Airplane Attire Controversy
An electric blue bikini with a sheer white sweater: it's the headline-making outfit that's causing a stir at airports across the country.
The passenger's name is Howard. He calls his bikini and thigh high stockings his "normal travel outfit."
Videos of Howard posted on YouTube show him traveling the USA wearing everything from hot pants to bright blue leggings.
One particularly outlandish outfit? A pair of tight black pants and a belly-baring top.
INSIDE EDITION showed Howard's photo to veteran flight attendant Kirsten Bartie, who says she's surprised that cross-dressing Howard was permitted to fly.
"I would not care to serve this man in his underwear on an airplane. I am fully dressed, I would like to serve passengers that also are fully dressed," Bartie said.
For DeShon Marman, traveling is not as easy as it is for Howard. The star defensive back for the University of New Mexico football team wore pajama pants boarding a US Airways flight from San Francisco to Phoniex. But Marman's pants were hanging so low that his underwear was exposed. He says he was struggling with bags.
A Youtube video, shot by another passenger, shows what happened when the captain and police officer asked him to get off the plane.

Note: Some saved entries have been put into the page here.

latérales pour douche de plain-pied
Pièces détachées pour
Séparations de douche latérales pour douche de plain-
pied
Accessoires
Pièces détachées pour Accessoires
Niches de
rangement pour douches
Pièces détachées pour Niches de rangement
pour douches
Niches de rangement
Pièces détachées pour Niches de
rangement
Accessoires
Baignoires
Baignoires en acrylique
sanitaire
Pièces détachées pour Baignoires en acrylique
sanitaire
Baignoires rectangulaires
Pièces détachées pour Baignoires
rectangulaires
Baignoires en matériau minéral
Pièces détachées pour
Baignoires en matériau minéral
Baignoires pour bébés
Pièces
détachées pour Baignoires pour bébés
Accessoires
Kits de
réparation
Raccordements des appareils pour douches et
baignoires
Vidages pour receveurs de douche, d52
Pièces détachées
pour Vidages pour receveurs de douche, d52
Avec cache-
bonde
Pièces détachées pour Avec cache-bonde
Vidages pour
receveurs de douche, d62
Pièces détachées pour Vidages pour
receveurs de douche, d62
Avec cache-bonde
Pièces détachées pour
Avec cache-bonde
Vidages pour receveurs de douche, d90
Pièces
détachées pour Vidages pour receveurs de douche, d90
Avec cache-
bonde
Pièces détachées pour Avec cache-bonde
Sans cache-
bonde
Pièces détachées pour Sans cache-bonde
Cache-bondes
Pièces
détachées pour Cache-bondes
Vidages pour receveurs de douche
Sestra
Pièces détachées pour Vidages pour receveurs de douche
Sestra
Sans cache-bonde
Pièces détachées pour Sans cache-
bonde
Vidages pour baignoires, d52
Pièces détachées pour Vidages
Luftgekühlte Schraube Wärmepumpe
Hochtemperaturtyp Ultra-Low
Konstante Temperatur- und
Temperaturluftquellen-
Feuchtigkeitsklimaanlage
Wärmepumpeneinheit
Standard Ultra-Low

"My pants were up. It was just coming down that walkway. I'm wearing pajama pants, sir," Marman said.
Marman refused to move and was removed from the plane.

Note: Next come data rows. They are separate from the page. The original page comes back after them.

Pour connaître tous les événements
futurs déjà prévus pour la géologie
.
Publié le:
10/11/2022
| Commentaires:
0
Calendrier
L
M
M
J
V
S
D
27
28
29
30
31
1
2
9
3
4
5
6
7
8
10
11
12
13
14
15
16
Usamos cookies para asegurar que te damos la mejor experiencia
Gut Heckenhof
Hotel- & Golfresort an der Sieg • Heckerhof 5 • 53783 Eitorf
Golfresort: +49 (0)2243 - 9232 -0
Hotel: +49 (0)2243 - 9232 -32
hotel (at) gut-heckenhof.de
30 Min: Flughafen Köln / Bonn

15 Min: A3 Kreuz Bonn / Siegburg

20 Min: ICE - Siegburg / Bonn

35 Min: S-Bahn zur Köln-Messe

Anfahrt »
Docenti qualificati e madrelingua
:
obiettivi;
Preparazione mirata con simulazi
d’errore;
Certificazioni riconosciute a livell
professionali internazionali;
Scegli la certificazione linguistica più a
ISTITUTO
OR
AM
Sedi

So, what is appropriate attire to wear on an airplane? Why would the same airline– in this case, US Airways– allow a guy in a bikini to board, but have a problem with another guy who wore pajama pants with his underwear showing?
Some bloggers are wondering whether race was a factor.
But another blogger commented, "Racism? Really? You've got to be kidding me. Pull up your pants. Nobody wants to see your boxers."
Kirsten Bartie says there's a real issue of safety involved. "If you get on an airplane and your pants are hanging too low, how are you supposed to get out and run out of an airplane if your pants are falling down?" she said.
The incidents recall the time in 2007 when Kyla Ebbert was almost booted from a Southwest flight for wearing a white mini skirt. A flight attendant told Ebbert she was dressed too sexy to fly.
"I was sad, I was hurt, I was really embarrassed," Ebbert said.
Back then there was no official dress code for passengers. And as these two new cases show, there isn't one now, either.